'''

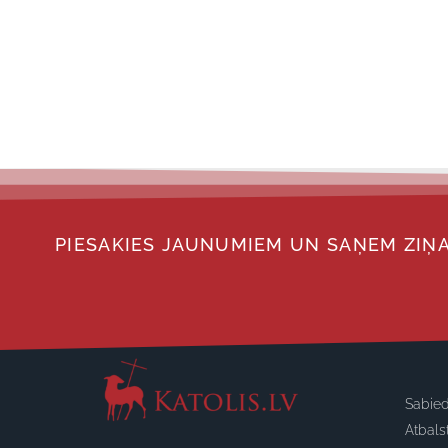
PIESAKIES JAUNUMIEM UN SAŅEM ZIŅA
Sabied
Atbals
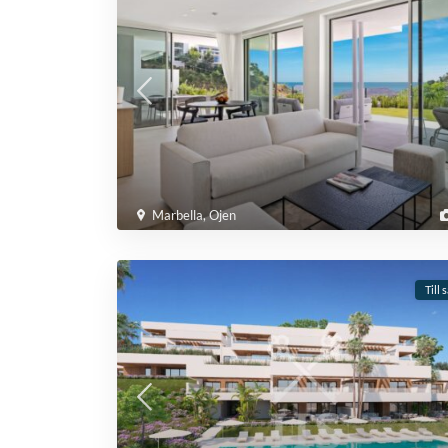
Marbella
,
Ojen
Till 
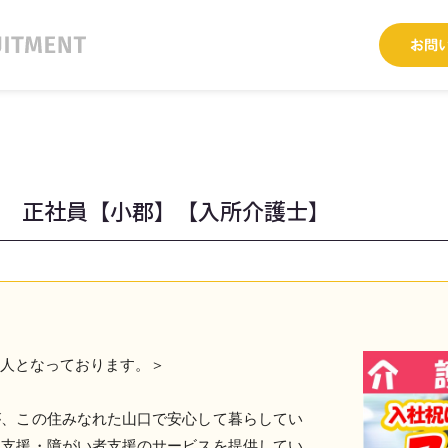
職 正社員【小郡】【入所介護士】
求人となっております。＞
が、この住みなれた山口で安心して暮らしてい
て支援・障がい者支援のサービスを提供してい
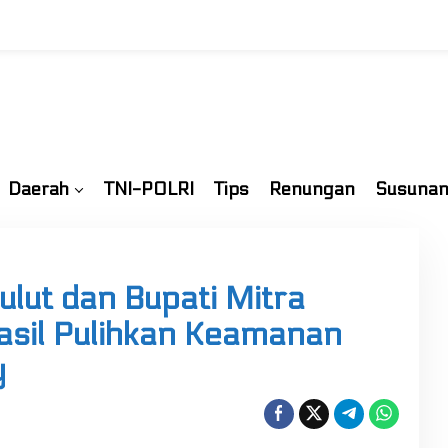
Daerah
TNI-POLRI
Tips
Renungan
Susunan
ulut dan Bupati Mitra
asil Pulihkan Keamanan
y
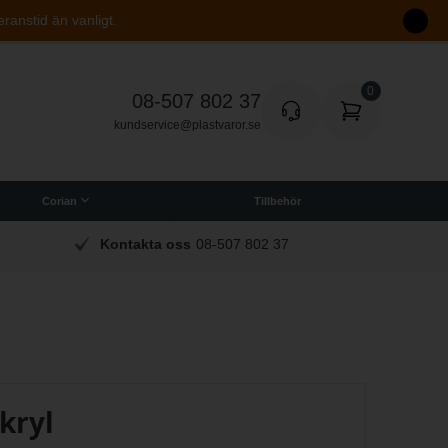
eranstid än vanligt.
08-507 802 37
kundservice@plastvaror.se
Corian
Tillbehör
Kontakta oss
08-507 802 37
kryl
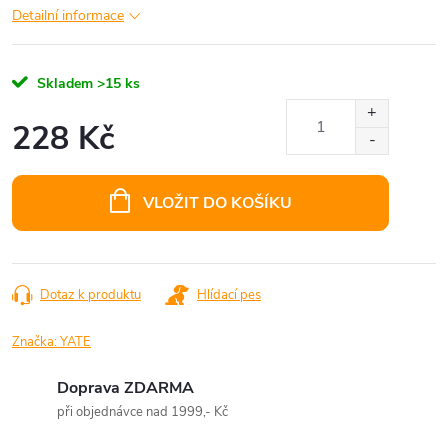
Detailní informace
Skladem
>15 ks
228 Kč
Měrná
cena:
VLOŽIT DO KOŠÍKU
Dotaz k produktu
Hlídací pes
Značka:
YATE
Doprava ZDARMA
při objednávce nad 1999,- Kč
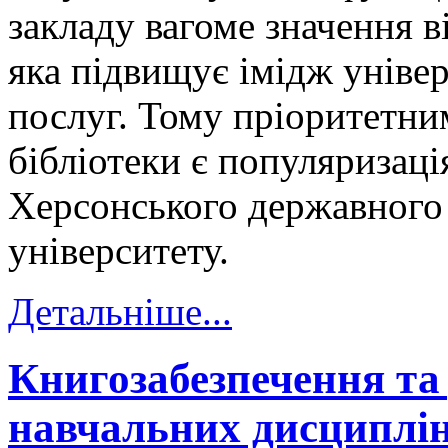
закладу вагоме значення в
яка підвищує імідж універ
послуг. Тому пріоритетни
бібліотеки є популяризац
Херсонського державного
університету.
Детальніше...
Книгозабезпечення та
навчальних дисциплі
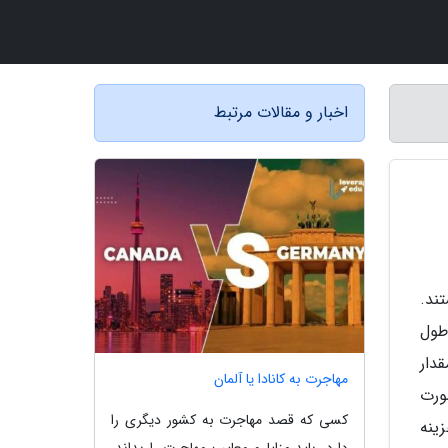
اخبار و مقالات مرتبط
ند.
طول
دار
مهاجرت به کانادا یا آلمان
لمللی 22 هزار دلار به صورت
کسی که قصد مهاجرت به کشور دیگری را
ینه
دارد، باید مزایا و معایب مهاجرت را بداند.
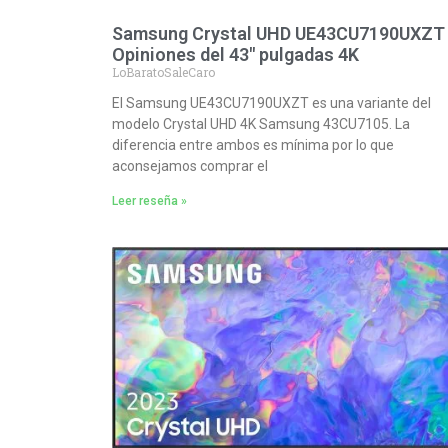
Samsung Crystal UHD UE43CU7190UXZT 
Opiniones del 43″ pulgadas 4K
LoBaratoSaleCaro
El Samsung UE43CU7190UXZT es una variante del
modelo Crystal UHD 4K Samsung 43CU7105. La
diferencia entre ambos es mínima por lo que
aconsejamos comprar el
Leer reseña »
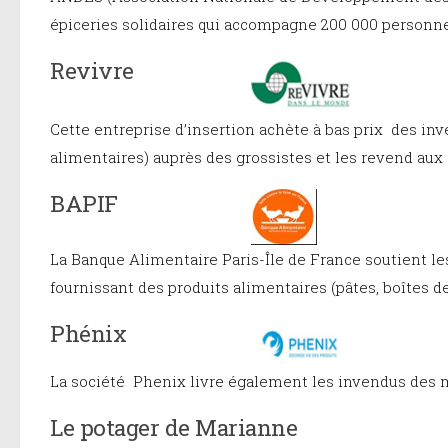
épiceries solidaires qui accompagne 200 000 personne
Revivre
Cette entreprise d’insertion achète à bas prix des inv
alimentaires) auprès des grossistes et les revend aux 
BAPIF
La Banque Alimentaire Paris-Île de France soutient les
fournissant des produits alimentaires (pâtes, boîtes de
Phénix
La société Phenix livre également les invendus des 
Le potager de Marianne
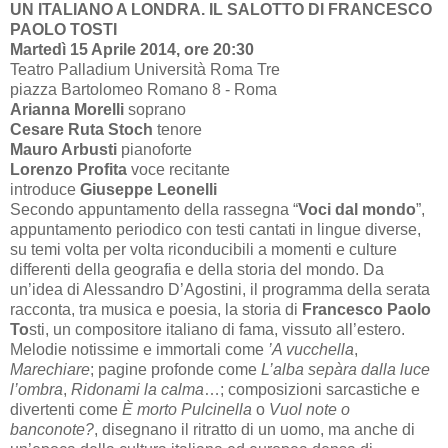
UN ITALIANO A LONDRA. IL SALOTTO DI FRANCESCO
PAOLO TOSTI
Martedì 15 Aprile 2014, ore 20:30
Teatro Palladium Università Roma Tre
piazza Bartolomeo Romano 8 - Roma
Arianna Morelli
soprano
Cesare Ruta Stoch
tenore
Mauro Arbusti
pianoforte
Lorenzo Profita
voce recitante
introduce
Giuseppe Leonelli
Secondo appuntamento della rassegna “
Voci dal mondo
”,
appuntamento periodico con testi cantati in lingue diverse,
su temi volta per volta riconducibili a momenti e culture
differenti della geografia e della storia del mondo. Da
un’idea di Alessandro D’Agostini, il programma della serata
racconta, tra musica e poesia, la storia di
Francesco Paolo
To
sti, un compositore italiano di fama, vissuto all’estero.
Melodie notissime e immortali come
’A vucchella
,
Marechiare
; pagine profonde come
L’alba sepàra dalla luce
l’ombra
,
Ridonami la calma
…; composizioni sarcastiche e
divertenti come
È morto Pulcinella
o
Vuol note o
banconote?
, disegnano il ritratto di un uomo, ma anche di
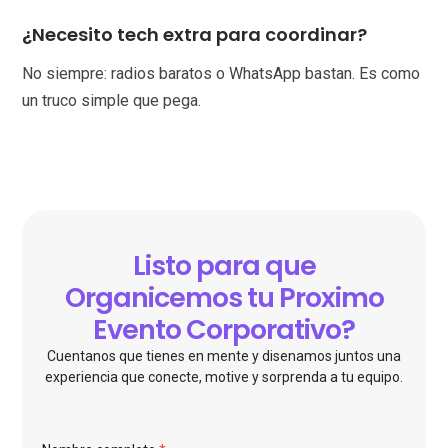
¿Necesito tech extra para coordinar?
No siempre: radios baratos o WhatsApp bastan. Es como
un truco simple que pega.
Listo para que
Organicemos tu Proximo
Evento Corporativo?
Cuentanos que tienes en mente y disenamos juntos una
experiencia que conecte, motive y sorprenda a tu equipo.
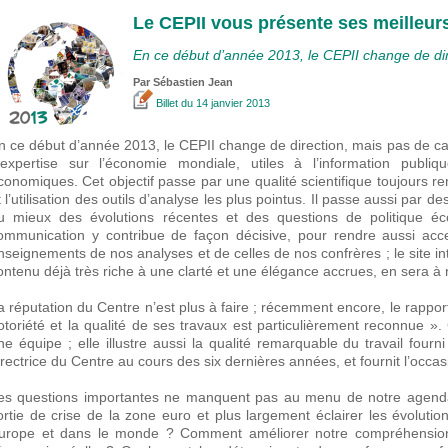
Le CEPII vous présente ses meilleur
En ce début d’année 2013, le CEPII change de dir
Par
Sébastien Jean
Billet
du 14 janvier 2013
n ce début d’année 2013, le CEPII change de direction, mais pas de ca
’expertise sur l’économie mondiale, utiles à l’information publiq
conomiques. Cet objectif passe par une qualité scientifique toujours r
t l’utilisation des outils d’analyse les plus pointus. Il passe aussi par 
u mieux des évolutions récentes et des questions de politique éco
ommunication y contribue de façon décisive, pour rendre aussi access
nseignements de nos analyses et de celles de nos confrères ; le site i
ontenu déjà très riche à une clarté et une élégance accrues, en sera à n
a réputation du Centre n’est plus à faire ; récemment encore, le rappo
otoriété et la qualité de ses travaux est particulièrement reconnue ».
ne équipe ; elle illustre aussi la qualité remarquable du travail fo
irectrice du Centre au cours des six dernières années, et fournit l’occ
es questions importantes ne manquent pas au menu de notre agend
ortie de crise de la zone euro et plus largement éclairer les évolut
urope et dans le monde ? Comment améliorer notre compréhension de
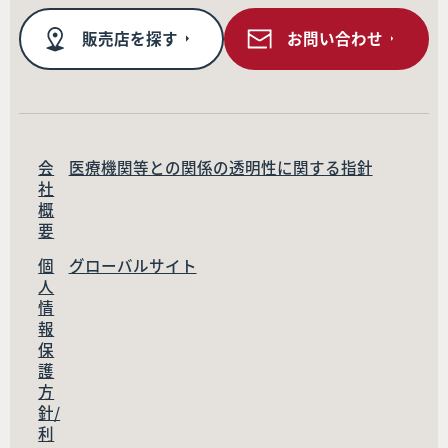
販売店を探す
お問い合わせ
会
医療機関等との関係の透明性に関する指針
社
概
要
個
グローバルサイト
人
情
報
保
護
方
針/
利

'''

§ Problem description: Your task is to repeat the opening line of the entries above and each line after it, ending with the line that has "яка підвищує імідж універ". Do not include the pictures.

§ Solution for this problem:
PIESAKIES JAUNUMIEM UN SAŅEM ZIŅA
Sabied
Atbals
Marbella
,
Ojen
Till 
職 正社員【小郡】【入所介護士】
求人となっております。＞
が、この住みなれた山口で安心して暮らしてい
て支援・障がい者支援のサービスを提供してい
Daerah
TNI-POLRI
Tips
Renungan
Susunan
ulut dan Bupati Mitra
asil Pulihkan Keamanan
y
eranstid än vanligt.
08-507 802 37
kundservice@plastvaror.se
Corian
Tillbehör
Kontakta oss
08-507 802 37
kryl
Detailní informace
Skladem
>15 ks
228 Kč
Měrná
cena:
VLOŽIT DO KOŠÍKU
Dotaz k produktu
Hlídací pes
Značka:
YATE
Doprava ZDARMA
při objednávce nad 1999,- Kč
закладу вагоме значення в
яка підвищує імідж універ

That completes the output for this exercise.